URI Filters

Filed under End-User
Return to the index.
HTML Purifier End-User Documentation

This is a quick and dirty document to get you on your way to writing custom URI filters for your own URL filtering needs. Why would you want to write a URI filter? If you need URIs your users put into HTML to magically change into a different URI, this is exactly what you need!

Creating the class

Any URI filter you make will be a subclass of HTMLPurifier_URIFilter. The scaffolding is thus:

class HTMLPurifier_URIFilter_NameOfFilter extends HTMLPurifier_URIFilter
{
    var $name = 'NameOfFilter';
    function prepare($config) {}
    function filter(&$uri, $config, &$context) {}
}

Fill in the variable $name with the name of your filter, and take a look at the two methods. prepare() is an initialization method that is called only once, before any filtering has been done of the HTML. Use it to perform any costly setup work that only needs to be done once. filter() is the guts and innards of our filter: it takes the URI and does whatever needs to be done to it.

If you've worked with HTML Purifier, you'll recognize the $config and $context parameters. On the other hand, $uri is something unique to this section of the application: it's a HTMLPurifier_URI object. The interface is thus:

class HTMLPurifier_URI
{
    var $scheme, $userinfo, $host, $port, $path, $query, $fragment;
    function HTMLPurifier_URI($scheme, $userinfo, $host, $port, $path, $query, $fragment);
    function toString();
    function copy();
    function getSchemeObj($config, &$context);
    function validate($config, &$context);
}

The first three methods are fairly self-explanatory: you have a constructor, a serializer, and a cloner. Generally, you won't be using them when you are manipulating the URI objects themselves. getSchemeObj() is a special purpose method that returns a HTMLPurifier_URIScheme object corresponding to the specific URI at hand. validate() performs general-purpose validation on the internal components of a URI. Once again, you don't need to worry about these: they've already been handled for you.

URI format

As a URIFilter, we're interested in the member variables of the URI object.

Scheme The protocol for identifying (and possibly locating) a resource (http, ftp, https)
Userinfo User information such as a username (bob)
Host Domain name or IP address of the server (example.com, 127.0.0.1)
Port Network port number for the server (80, 12345)
Path Data that identifies the resource, possibly hierarchical (/path/to, ed@example.com)
Query String of information to be interpreted by the resource (?q=search-term)
Fragment Additional information for the resource after retrieval (#bookmark)

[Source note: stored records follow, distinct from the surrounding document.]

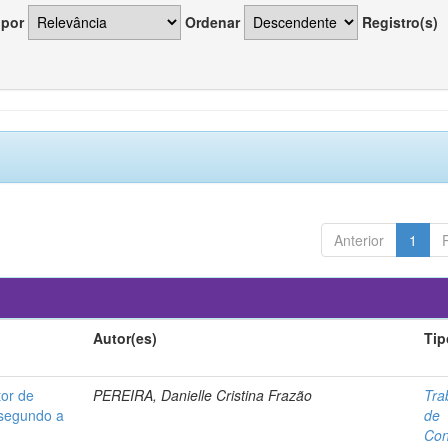
 por
Ordenar
Registro(s)
Anterior
1
Autor(es)
Tip
or de
PEREIRA, Danielle Cristina Frazão
Tra
 segundo a
de
Con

Because the URI is presented to us in this form, and not http://bob@example.com:8080/foo.php?q=string#hash, it saves us a lot of trouble in having to parse the URI every time we want to filter it. For the record, the above URI has the following components:

Scheme http
Userinfo bob
Host example.com
Port 8080
Path /foo.php
Query q=string
Fragment hash

Note that there is no question mark or octothorpe in the query or fragment: these get removed during parsing.

With this information, you can get straight to implementing your filter() method. But one more thing...

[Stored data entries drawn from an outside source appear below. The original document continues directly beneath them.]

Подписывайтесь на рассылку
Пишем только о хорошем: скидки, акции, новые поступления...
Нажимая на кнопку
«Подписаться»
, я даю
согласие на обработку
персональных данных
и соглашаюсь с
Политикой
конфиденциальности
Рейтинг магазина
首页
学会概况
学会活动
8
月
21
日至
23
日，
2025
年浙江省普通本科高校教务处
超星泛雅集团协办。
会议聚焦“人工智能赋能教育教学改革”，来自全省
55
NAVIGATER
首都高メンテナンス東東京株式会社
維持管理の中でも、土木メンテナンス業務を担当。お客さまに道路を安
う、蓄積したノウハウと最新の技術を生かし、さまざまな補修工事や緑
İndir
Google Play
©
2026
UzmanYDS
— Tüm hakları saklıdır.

Return value: Boolean, not URI

You may have noticed that the URI is being passed in by reference. This means that whatever changes you make to it, those changes will be reflected in the URI object the callee had. Do not return the URI object: it is unnecessary and will cause bugs. Instead, return a boolean value, true if the filtering was successful, or false if the URI is beyond repair and needs to be axed.

Let's suppose I wanted to write a filter that de-internationalized domain names by converting them to Punycode. Assuming that punycode_encode($input) converts $input to Punycode and returns false on failure:

class HTMLPurifier_URIFilter_ConvertIDNToPunycode extends HTMLPurifier_URIFilter
{
    var $name = 'ConvertIDNToPunycode';
    function filter(&$uri, $config, &$context) {
        if (is_null($uri->host)) return true;
        if ($uri->host == utf8_decode($uri->host) {
            // is ASCII, abort
            return true;
        }
        $host = punycode_encode($uri->host);
        if ($host === false) return false;
        $uri->host = $host;
        return true;
    }
}

Notice I did not return $uri;.

Activating your filter

Having a filter is all well and good, but you need to tell HTML Purifier to use it. Fortunately, this part's simple:

$uri =& $config->getDefinition('URI');
$uri->addFilter(new HTMLPurifier_URIFilter_NameOfFilter());

If you want to be really fancy, you can define a configuration directive for your filter and have HTML Purifier automatically manage whether or not your filter gets loaded or not (this is how internal filters manage things):

HTMLPurifier_ConfigSchema::define(
    'URI', 'NameOfFilter', false, 'bool',
    'What your filter does.'
);
$uri =& $config->getDefinition('URI', true);
$uri->registerFilter(new HTMLPurifier_URIFilter_NameOfFilter());

Now, your filter will only be called when %URI.NameOfFilter is set to true.

Examples

Check the URIFilter directory for more implementation examples, and see the new directives proposal document for ideas on what could be implemented as a filter.

$Id$